▶ **DIRECTIONS**:
Repeat the data that follows exactly, starting at the line with "Free Returns" and ending at the line with "configuration et d'intégration", and leave out every picture.

= = = =

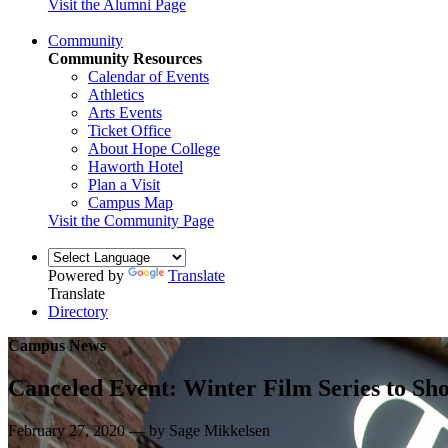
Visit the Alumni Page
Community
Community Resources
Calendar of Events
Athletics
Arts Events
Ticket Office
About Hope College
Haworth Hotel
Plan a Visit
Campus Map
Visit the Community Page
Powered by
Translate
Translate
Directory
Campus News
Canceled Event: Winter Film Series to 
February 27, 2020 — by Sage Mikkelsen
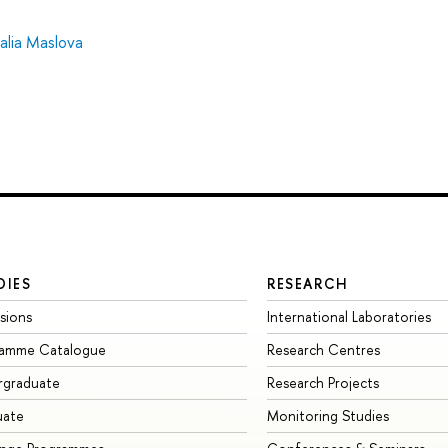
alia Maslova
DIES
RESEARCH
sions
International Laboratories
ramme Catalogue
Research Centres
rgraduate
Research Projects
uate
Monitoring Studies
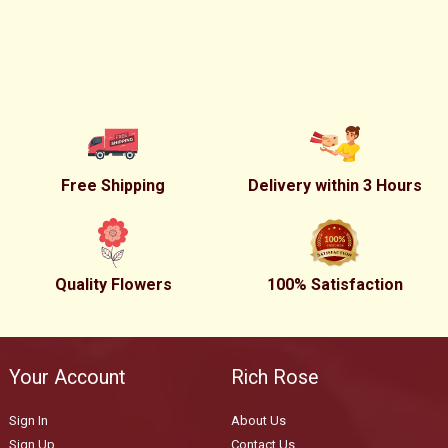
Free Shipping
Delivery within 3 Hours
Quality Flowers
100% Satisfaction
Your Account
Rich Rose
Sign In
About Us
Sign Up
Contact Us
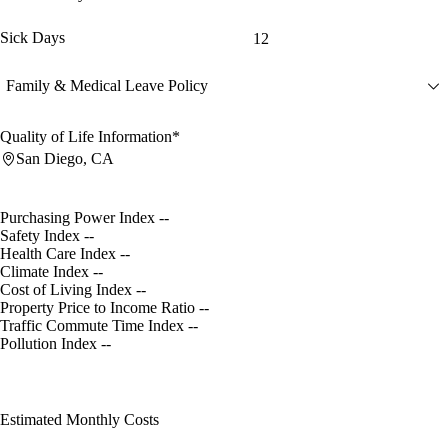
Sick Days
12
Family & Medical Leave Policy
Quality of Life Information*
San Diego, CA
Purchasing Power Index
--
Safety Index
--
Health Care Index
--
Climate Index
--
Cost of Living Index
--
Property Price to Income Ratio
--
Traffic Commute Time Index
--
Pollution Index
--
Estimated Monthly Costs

= = = =

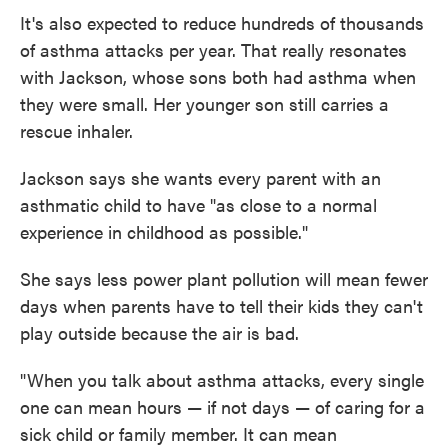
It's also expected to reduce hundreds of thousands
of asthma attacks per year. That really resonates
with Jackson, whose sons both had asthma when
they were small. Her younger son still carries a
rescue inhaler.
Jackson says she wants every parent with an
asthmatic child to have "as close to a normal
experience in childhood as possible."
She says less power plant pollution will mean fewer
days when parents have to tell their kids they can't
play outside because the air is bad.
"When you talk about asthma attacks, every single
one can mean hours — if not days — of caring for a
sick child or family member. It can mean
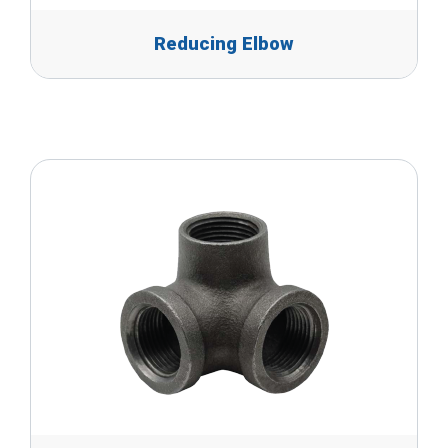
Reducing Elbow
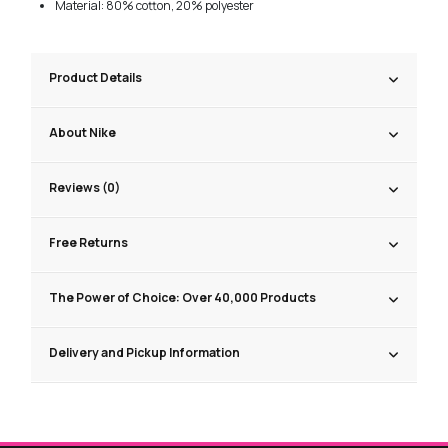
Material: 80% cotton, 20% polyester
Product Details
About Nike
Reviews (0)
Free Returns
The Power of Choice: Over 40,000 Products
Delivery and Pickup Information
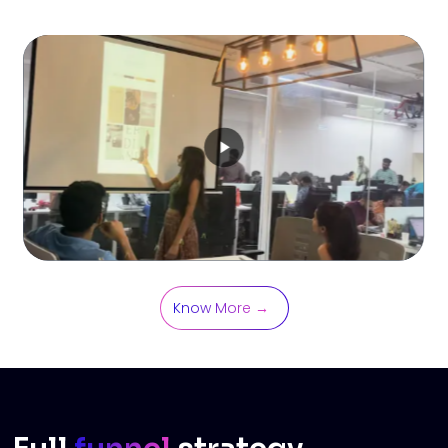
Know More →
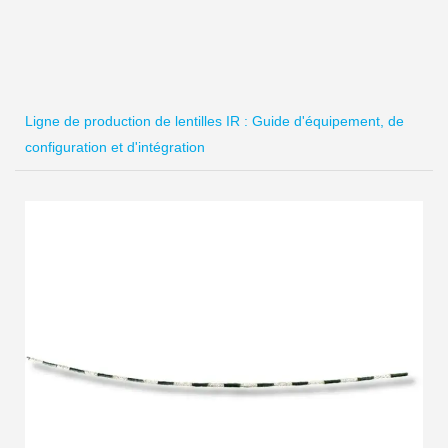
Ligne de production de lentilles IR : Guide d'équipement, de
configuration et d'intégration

= = = =

▶ **RESPONSE TO THIS EXERCISE**:
Free Returns
The Power of Choice: Over 40,000 Products
Delivery and Pickup Information
Know More →
Ligne de production de lentilles IR : Guide d'équipement, de
configuration et d'intégration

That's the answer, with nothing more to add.